Exercise. In the material below, find the line containing "26655 Westerstede" and the line containing "et prestigieux dans". Output those two lines and all lines between them exactly, without pictures.

Records for the task.
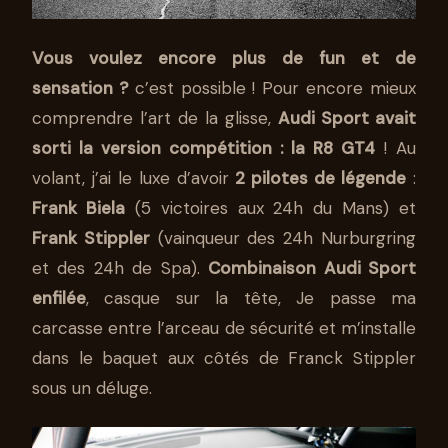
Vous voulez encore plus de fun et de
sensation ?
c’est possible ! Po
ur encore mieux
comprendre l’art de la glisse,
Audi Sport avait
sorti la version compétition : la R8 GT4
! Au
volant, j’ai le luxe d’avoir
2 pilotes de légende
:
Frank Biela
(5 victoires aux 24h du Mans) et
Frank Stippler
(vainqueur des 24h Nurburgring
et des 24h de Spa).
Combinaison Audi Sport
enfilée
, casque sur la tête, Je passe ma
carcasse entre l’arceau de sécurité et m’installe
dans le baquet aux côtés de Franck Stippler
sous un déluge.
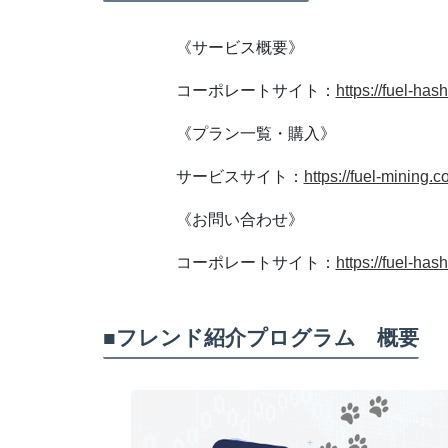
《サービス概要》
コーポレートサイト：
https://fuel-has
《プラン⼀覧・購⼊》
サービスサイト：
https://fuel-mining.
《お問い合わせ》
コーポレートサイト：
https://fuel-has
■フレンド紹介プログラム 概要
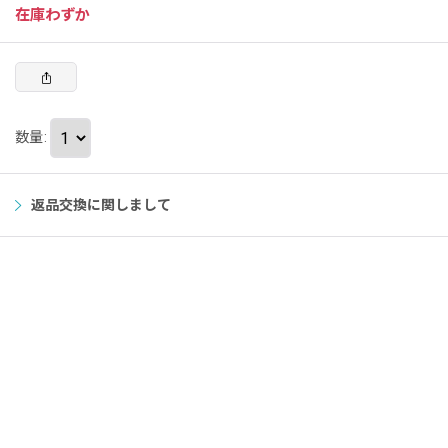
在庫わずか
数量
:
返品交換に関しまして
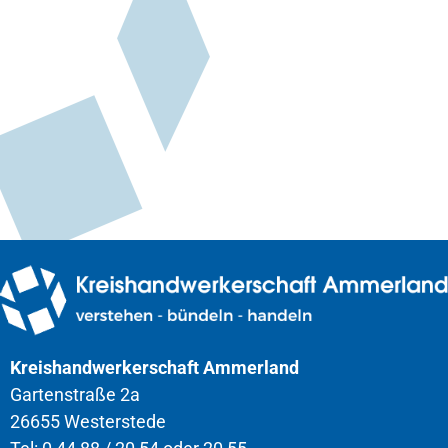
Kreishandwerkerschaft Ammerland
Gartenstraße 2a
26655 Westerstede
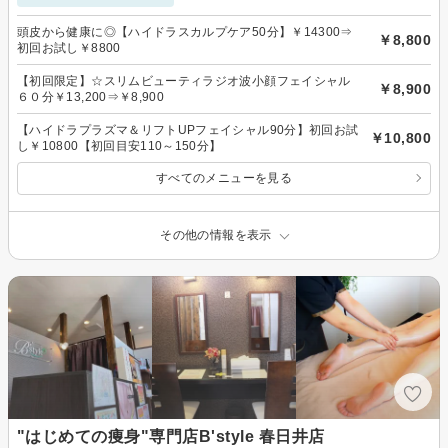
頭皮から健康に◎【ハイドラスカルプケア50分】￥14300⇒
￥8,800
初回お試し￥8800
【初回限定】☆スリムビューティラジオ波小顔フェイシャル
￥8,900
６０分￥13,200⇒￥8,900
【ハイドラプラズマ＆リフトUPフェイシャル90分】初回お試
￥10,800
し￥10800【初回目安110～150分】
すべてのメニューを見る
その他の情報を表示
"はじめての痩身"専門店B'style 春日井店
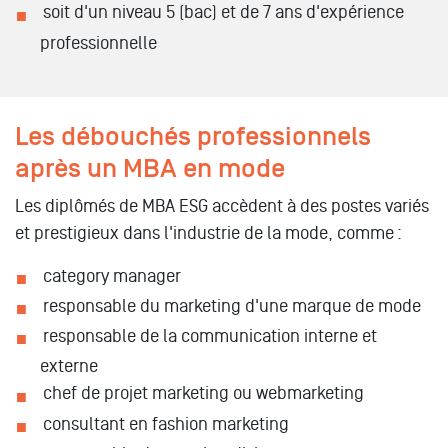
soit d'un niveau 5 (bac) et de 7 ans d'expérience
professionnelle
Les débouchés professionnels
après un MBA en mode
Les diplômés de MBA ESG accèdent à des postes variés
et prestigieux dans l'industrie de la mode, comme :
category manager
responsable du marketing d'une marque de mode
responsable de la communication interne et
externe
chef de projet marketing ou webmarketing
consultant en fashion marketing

Finished task.
26655 Westerstede
頭皮から健康に◎【ハイドラスカルプケア50分】￥14300⇒
￥8,800
初回お試し￥8800
【初回限定】☆スリムビューティラジオ波小顔フェイシャル
￥8,900
６０分￥13,200⇒￥8,900
【ハイドラプラズマ＆リフトUPフェイシャル90分】初回お試
￥10,800
し￥10800【初回目安110～150分】
すべてのメニューを見る
その他の情報を表示
"はじめての痩身"専門店B'style 春日井店
soit d'un niveau 5 (bac) et de 7 ans d'expérience
professionnelle
Les débouchés professionnels
après un MBA en mode
Les diplômés de MBA ESG accèdent à des postes variés
et prestigieux dans l'industrie de la mode, comme :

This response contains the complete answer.